### WORK TASK
Output every line of the material exactly.

### DATA
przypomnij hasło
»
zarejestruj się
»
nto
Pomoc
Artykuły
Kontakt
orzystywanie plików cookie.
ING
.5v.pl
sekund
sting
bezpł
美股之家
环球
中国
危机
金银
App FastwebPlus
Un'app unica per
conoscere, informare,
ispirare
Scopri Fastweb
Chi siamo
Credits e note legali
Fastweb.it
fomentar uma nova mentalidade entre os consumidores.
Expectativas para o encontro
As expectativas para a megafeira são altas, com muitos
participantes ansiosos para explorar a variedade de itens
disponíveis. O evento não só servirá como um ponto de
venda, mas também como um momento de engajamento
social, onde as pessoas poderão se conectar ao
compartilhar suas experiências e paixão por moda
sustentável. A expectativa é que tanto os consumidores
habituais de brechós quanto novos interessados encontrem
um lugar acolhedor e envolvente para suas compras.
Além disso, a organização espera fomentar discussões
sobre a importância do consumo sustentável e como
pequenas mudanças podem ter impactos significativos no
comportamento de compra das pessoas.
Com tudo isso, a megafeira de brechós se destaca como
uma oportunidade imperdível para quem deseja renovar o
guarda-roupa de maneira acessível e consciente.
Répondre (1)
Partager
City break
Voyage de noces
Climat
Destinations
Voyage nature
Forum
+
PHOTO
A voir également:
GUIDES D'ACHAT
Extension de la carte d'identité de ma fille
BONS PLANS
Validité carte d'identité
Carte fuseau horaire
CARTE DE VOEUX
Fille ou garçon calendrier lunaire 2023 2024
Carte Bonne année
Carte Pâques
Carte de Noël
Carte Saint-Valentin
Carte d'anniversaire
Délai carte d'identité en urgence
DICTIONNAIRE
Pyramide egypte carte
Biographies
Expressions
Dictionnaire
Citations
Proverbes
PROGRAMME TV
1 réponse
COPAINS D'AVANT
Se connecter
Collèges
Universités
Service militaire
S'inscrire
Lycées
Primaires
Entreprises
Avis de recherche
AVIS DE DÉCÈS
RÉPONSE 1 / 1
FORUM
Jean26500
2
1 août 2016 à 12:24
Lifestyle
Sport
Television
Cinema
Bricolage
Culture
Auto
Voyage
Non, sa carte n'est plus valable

### RESULT OF THIS TASK
przypomnij hasło
»
zarejestruj się
»
nto
Pomoc
Artykuły
Kontakt
orzystywanie plików cookie.
ING
.5v.pl
sekund
sting
bezpł
美股之家
环球
中国
危机
金银
App FastwebPlus
Un'app unica per
conoscere, informare,
ispirare
Scopri Fastweb
Chi siamo
Credits e note legali
Fastweb.it
fomentar uma nova mentalidade entre os consumidores.
Expectativas para o encontro
As expectativas para a megafeira são altas, com muitos
participantes ansiosos para explorar a variedade de itens
disponíveis. O evento não só servirá como um ponto de
venda, mas também como um momento de engajamento
social, onde as pessoas poderão se conectar ao
compartilhar suas experiências e paixão por moda
sustentável. A expectativa é que tanto os consumidores
habituais de brechós quanto novos interessados encontrem
um lugar acolhedor e envolvente para suas compras.
Além disso, a organização espera fomentar discussões
sobre a importância do consumo sustentável e como
pequenas mudanças podem ter impactos significativos no
comportamento de compra das pessoas.
Com tudo isso, a megafeira de brechós se destaca como
uma oportunidade imperdível para quem deseja renovar o
guarda-roupa de maneira acessível e consciente.
Répondre (1)
Partager
City break
Voyage de noces
Climat
Destinations
Voyage nature
Forum
+
PHOTO
A voir également:
GUIDES D'ACHAT
Extension de la carte d'identité de ma fille
BONS PLANS
Validité carte d'identité
Carte fuseau horaire
CARTE DE VOEUX
Fille ou garçon calendrier lunaire 2023 2024
Carte Bonne année
Carte Pâques
Carte de Noël
Carte Saint-Valentin
Carte d'anniversaire
Délai carte d'identité en urgence
DICTIONNAIRE
Pyramide egypte carte
Biographies
Expressions
Dictionnaire
Citations
Proverbes
PROGRAMME TV
1 réponse
COPAINS D'AVANT
Se connecter
Collèges
Universités
Service militaire
S'inscrire
Lycées
Primaires
Entreprises
Avis de recherche
AVIS DE DÉCÈS
RÉPONSE 1 / 1
FORUM
Jean26500
2
1 août 2016 à 12:24
Lifestyle
Sport
Television
Cinema
Bricolage
Culture
Auto
Voyage
Non, sa carte n'est plus valable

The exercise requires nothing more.